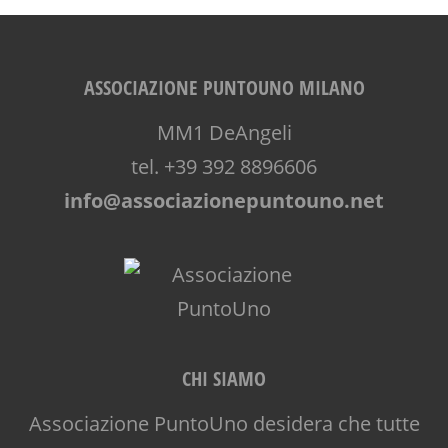
ASSOCIAZIONE PUNTOUNO MILANO
MM1 DeAngeli
tel. +39 392 8896606
info@associazionepuntouno.net
CHI SIAMO
Associazione PuntoUno desidera che tutte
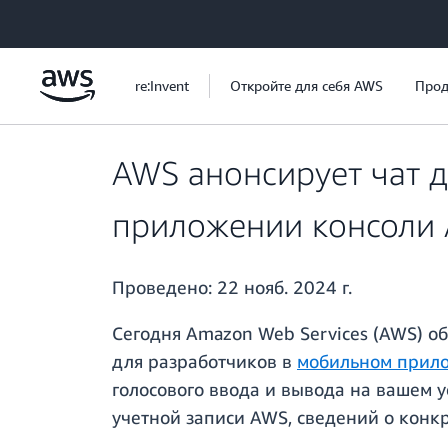
Перейти к главному контенту
re:Invent
Откройте для себя AWS
Прод
AWS анонсирует чат 
приложении консоли
Проведено:
22 нояб. 2024 г.
Сегодня Amazon Web Services (AWS) о
для разработчиков в
мобильном прил
голосового ввода и вывода на вашем у
учетной записи AWS, сведений о конкр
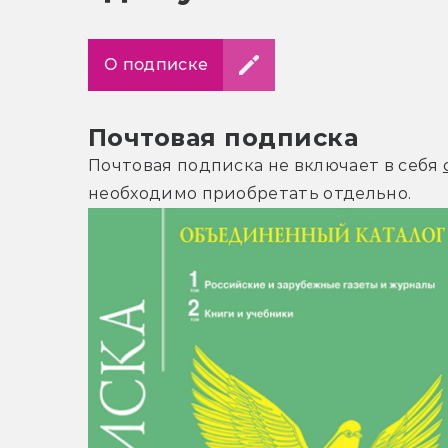
О подписке
Почтовая подписка
Почтовая подписка не включает в себя
необходимо приобретать отдельно.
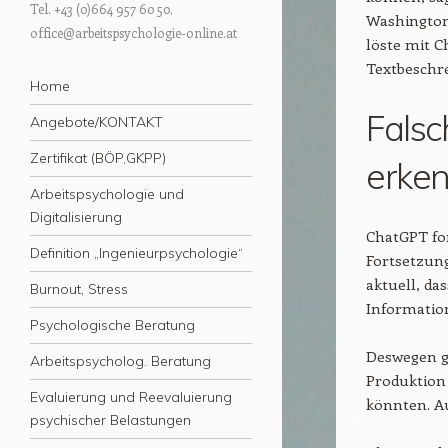
Tel. +43 (0)664 957 60 50,
Washington
office@arbeitspsychologie-online.at
löste mit C
Textbeschr
Menü
Zum Inhalt springen
Home
Falsc
Angebote/KONTAKT
Zertifikat (BÖP,GKPP)
erke
Arbeitspsychologie und
Digitalisierung
ChatGPT fo
Definition „Ingenieurpsychologie“
Fortsetzung
aktuell, da
Burnout, Stress
Information
Psychologische Beratung
Deswegen gi
Arbeitspsycholog. Beratung
Produktion
Evaluierung und Reevaluierung
könnten. A
psychischer Belastungen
★ ★ ★ ★ ★ ★ ★
#### Task instructions
Any picture in the material is to be dropped; the rest is repeated exactly.

#### Solved exercise
ASSOCIAZIONE PUNTOUNO MILANO
MM1 DeAngeli
tel. +39 392 8896606
info@associazionepuntouno.net
CHI SIAMO
Associazione PuntoUno desidera che tutte
Перейти к главному контенту
re:Invent
Откройте для себя AWS
Прод
AWS анонсирует чат 
приложении консоли
Проведено:
22 нояб. 2024 г.
Сегодня Amazon Web Services (AWS) о
для разработчиков в
мобильном прил
голосового ввода и вывода на вашем у
учетной записи AWS, сведений о конкр
О подписке
Почтовая подписка
Почтовая подписка не включает в себя
необходимо приобретать отдельно.
Tel. +43 (0)664 957 60 50,
Washington
office@arbeitspsychologie-online.at
löste mit C
Textbeschr
Menü
Zum Inhalt springen
Home
Falsc
Angebote/KONTAKT
Zertifikat (BÖP,GKPP)
erke
Arbeitspsychologie und
Digitalisierung
ChatGPT fo
Definition „Ingenieurpsychologie“
Fortsetzung
aktuell, da
Burnout, Stress
Information
Psychologische Beratung
Deswegen gi
Arbeitspsycholog. Beratung
Produktion
Evaluierung und Reevaluierung
könnten. A
psychischer Belastungen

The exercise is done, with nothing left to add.